> [Your goal] Which lines of the data contain the string "GRANDA"? Copy every one of them.

===== Provided material

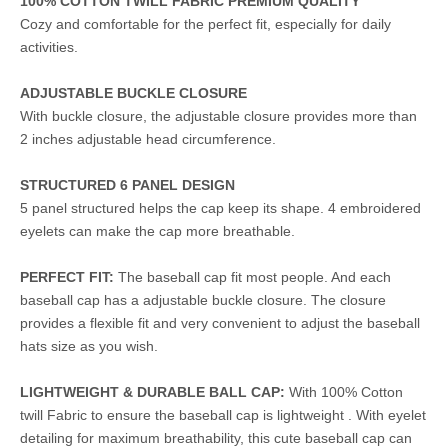
100% COTTON TWILL FABRIC PREMIUM QUALITY
Cozy and comfortable for the perfect fit, especially for daily
activities.
ADJUSTABLE BUCKLE CLOSURE
With buckle closure, the adjustable closure provides more than
2 inches adjustable head circumference.
STRUCTURED 6 PANEL DESIGN
5 panel structured helps the cap keep its shape. 4 embroidered
eyelets can make the cap more breathable.
PERFECT FIT:
The baseball cap fit most people. And each
baseball cap has a adjustable buckle closure. The closure
provides a flexible fit and very convenient to adjust the baseball
hats size as you wish.
LIGHTWEIGHT & DURABLE BALL CAP:
With 100% Cotton
twill Fabric to ensure the baseball cap is lightweight . With eyelet
detailing for maximum breathability, this cute baseball cap can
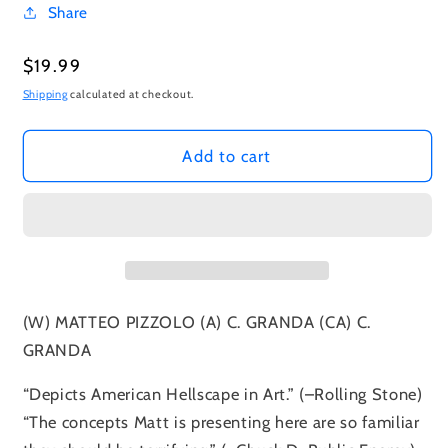
Share
Regular
$19.99
price
Shipping
calculated at checkout.
Add to cart
(W) MATTEO PIZZOLO (A) C. GRANDA (CA) C.
GRANDA
“Depicts American Hellscape in Art.” (–Rolling Stone)
“The concepts Matt is presenting here are so familiar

==========

> [Completed exercise]
(W) MATTEO PIZZOLO (A) C. GRANDA (CA) C.
GRANDA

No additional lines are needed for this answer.